Celui-ci, c’est des passions qu’il lui faut et de jeunes chasseresses aux longues cuisses ou de merveilleuses stars qui, entre parenthèses, se mouchent dans les mouchoirs et il n’en sort pas des perles. C’est son affaire et grand bien lui fasse. Moi, c’est ma mère qui m’importe, et surtout Maman en sa vieillesse, ses cheveux blancs et ses bavardages enthousiastes que d’avance je savais par cœur. Moi, c’est ma vieille mère, oui, et le dentier de ses dernières années, le dentier qu’elle lavait sous le robinet. Elle était mignonne quand elle était sans son dentier, si désarmée, si bonne d’être inoffensive comme un nourrisson tout en gencives, enfantine et prononçant mal sans ses fausses dents, mais par maternelle coquetterie se retenant de rire et mettant sa main contre sa bouche vide. Avec elle seule je n’étais pas seul. Maintenant je suis seul avec tous.
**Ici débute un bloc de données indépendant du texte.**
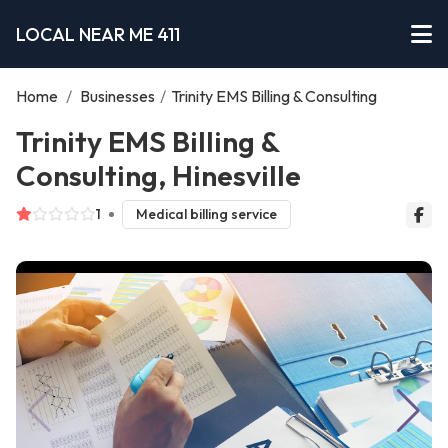
LOCAL NEAR ME 411
Home
/
Businesses
/
Trinity EMS Billing & Consulting
Trinity EMS Billing &
Consulting, Hinesville
1
Medical billing service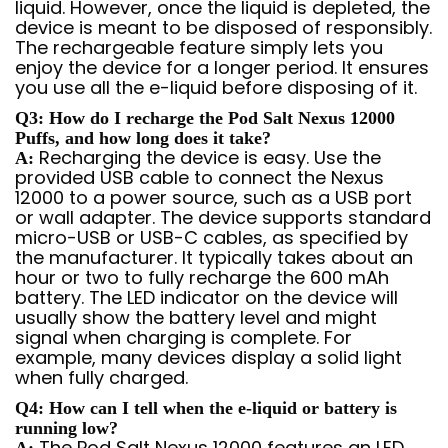
liquid. However, once the liquid is depleted, the
device is meant to be disposed of responsibly.
The rechargeable feature simply lets you
enjoy the device for a longer period. It ensures
you use all the e-liquid before disposing of it.
Q3: How do I recharge the Pod Salt Nexus 12000
Puffs, and how long does it take?
Recharging the device is easy. Use the
A:
provided USB cable to connect the Nexus
12000 to a power source, such as a USB port
or wall adapter. The device supports standard
micro-USB or USB-C cables, as specified by
the manufacturer. It typically takes about an
hour or two to fully recharge the 600 mAh
battery. The LED indicator on the device will
usually show the battery level and might
signal when charging is complete. For
example, many devices display a solid light
when fully charged.
Q4: How can I tell when the e-liquid or battery is
running low?
The Pod Salt Nexus 12000 features an LED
Avec les plus aimés, amis, filles et femmes aimantes, il me faut un peu paraître, dissimuler un peu. Avec ma mère, je n’avais qu’à être ce que j’étais, avec mes angoisses, mes pauvres faiblesses, mes misères du corps et de l’âme. Elle ne m’aimait pas moins. Amour de ma mère, à nul autre pareil.

Avec elle seule, j’aurais pu vivre loin du monde. Jamais elle ne m’aurait jugé ou critiqué. Jamais elle n’aurait, comme d’autres, pensé : il ne publie plus de livres, ou : il vieillit. Non. Mon fils, se serait-elle dit avec foi.

Eh bien, moi, je t’envoie, les yeux ennoblis par toi, je t’envoie à travers les espaces et les silences, ce même acte de foi, et je te dis gravement : ma Maman.